# [Work request]
Return all the entries exactly, keeping pictures out.
Available data Start Marker
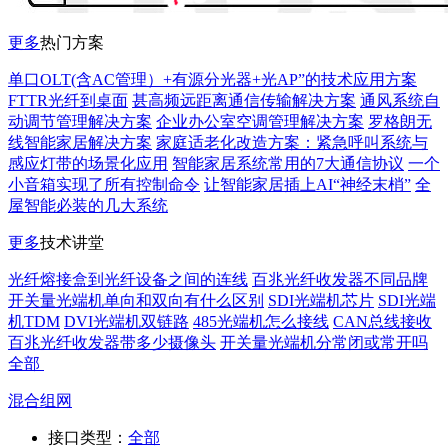
更多
热门方案
单口OLT(含AC管理）+有源分光器+光AP”的技术应用方案
FTTR光纤到桌面
甚高频远距离通信传输解决方案
通风系统自
动调节管理解决方案
企业办公室空调管理解决方案
罗格朗无
线智能家居解决方案
家庭适老化改造方案：紧急呼叫系统与
感应灯带的场景化应用
智能家居系统常用的7大通信协议
一个
小音箱实现了所有控制命令
让智能家居插上AI“神经末梢”
全
屋智能必装的几大系统
更多
技术讲堂
光纤熔接盒到光纤设备之间的连线
百兆光纤收发器不同品牌
开关量光端机单向和双向有什么区别
SDI光端机芯片
SDI光端
机TDM
DVI光端机双链路
485光端机怎么接线
CAN总线接收
百兆光纤收发器带多少摄像头
开关量光端机分常闭或常开吗
全部
混合组网
接口类型：
全部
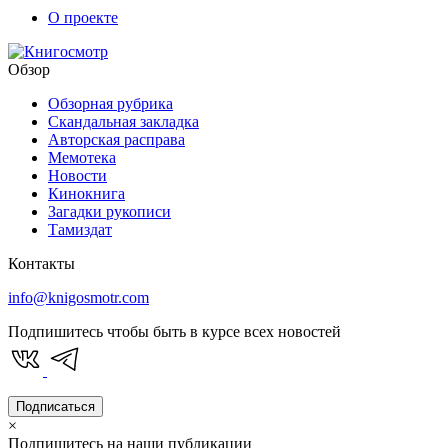
О проекте
Обзор
Обзорная рубрика
Скандальная закладка
Авторская расправа
Мемотека
Новости
Кинокнига
Загадки рукописи
Тамиздат
Контакты
info@knigosmotr.com
Подпишитесь чтобы быть в курсе всех новостей
Подписаться
×
Подпишитесь на наши публикации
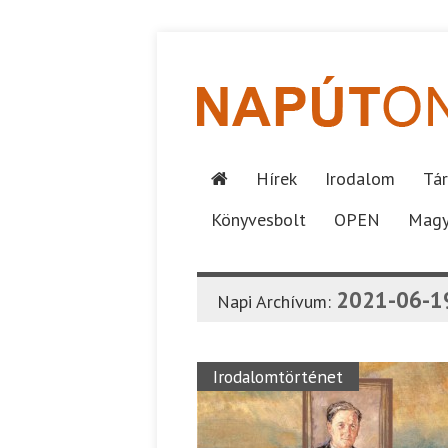
Hírek
Irodalom
Tár
Könyvesbolt
OPEN
Magy
2021-06-1
Napi Archívum:
Irodalomtörténet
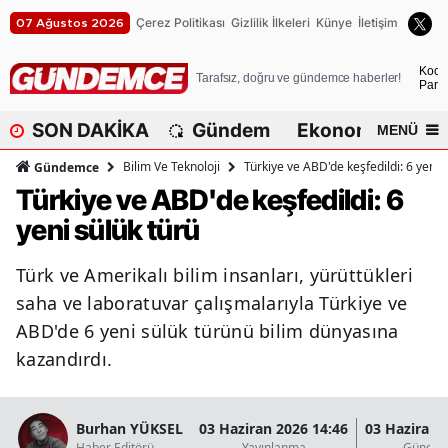
Çerez Politikası
Gizlilik İlkeleri
Künye
İletişim
07 Ağustos 2026
A
Koca
Tarafsız, doğru ve gündemce haberler!
Parça
A
SON DAKİKA
Gündem
Ekonomi
Dü
MENÜ
A
Bilim Ve Teknoloji
Türkiye ve ABD'de keşfedildi: 6 yeni 
Gündemce
A
Türkiye ve ABD'de keşfedildi: 6
yeni sülük türü
A
A
Türk ve Amerikalı bilim insanları, yürüttükleri
saha ve laboratuvar çalışmalarıyla Türkiye ve
A
ABD'de 6 yeni sülük türünü bilim dünyasına
A
kazandırdı.
A
B
Burhan YÜKSEL
03 Haziran 2026 14:46
03 Haziran 
Haber Editörü
Yayınlanma
Güncel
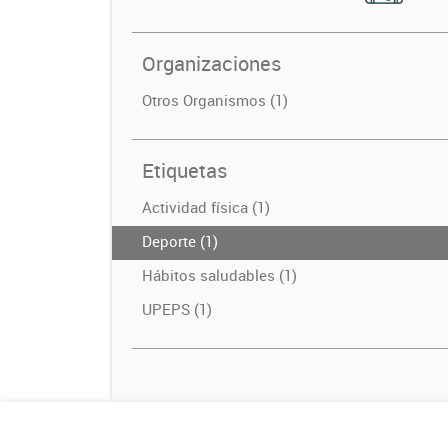
Organizaciones
Otros Organismos (1)
Etiquetas
Actividad física (1)
Deporte (1)
Hábitos saludables (1)
UPEPS (1)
Available data End Marker
# [Solution to this task]
更多
热门方案
单口OLT(含AC管理）+有源分光器+光AP”的技术应用方案
FTTR光纤到桌面
甚高频远距离通信传输解决方案
通风系统自
动调节管理解决方案
企业办公室空调管理解决方案
罗格朗无
线智能家居解决方案
家庭适老化改造方案：紧急呼叫系统与
感应灯带的场景化应用
智能家居系统常用的7大通信协议
一个
小音箱实现了所有控制命令
让智能家居插上AI“神经末梢”
全
屋智能必装的几大系统
更多
技术讲堂
光纤熔接盒到光纤设备之间的连线
百兆光纤收发器不同品牌
开关量光端机单向和双向有什么区别
SDI光端机芯片
SDI光端
机TDM
DVI光端机双链路
485光端机怎么接线
CAN总线接收
百兆光纤收发器带多少摄像头
开关量光端机分常闭或常开吗
全部
混合组网
接口类型：
全部
О проекте
Обзор
Обзорная рубрика
Скандальная закладка
Авторская расправа
Мемотека
Новости
Кинокнига
Загадки рукописи
Тамиздат
Контакты
info@knigosmotr.com
Подпишитесь чтобы быть в курсе всех новостей
Подписаться
×
Подпишитесь на наши публикации
Hírek
Irodalom
Tár
Könyvesbolt
OPEN
Magy
2021-06-1
Napi Archívum:
Irodalomtörténet
Çerez Politikası
Gizlilik İlkeleri
Künye
İletişim
07 Ağustos 2026
A
Koca
Tarafsız, doğru ve gündemce haberler!
Parça
A
SON DAKİKA
Gündem
Ekonomi
Dü
MENÜ
A
Bilim Ve Teknoloji
Türkiye ve ABD'de keşfedildi: 6 yeni 
Gündemce
A
Türkiye ve ABD'de keşfedildi: 6
yeni sülük türü
A
A
Türk ve Amerikalı bilim insanları, yürüttükleri
saha ve laboratuvar çalışmalarıyla Türkiye ve
A
ABD'de 6 yeni sülük türünü bilim dünyasına
A
kazandırdı.
A
B
Burhan YÜKSEL
03 Haziran 2026 14:46
03 Haziran 
Haber Editörü
Yayınlanma
Güncel
Organizaciones
Otros Organismos (1)
Etiquetas
Actividad física (1)
Deporte (1)
Hábitos saludables (1)
UPEPS (1)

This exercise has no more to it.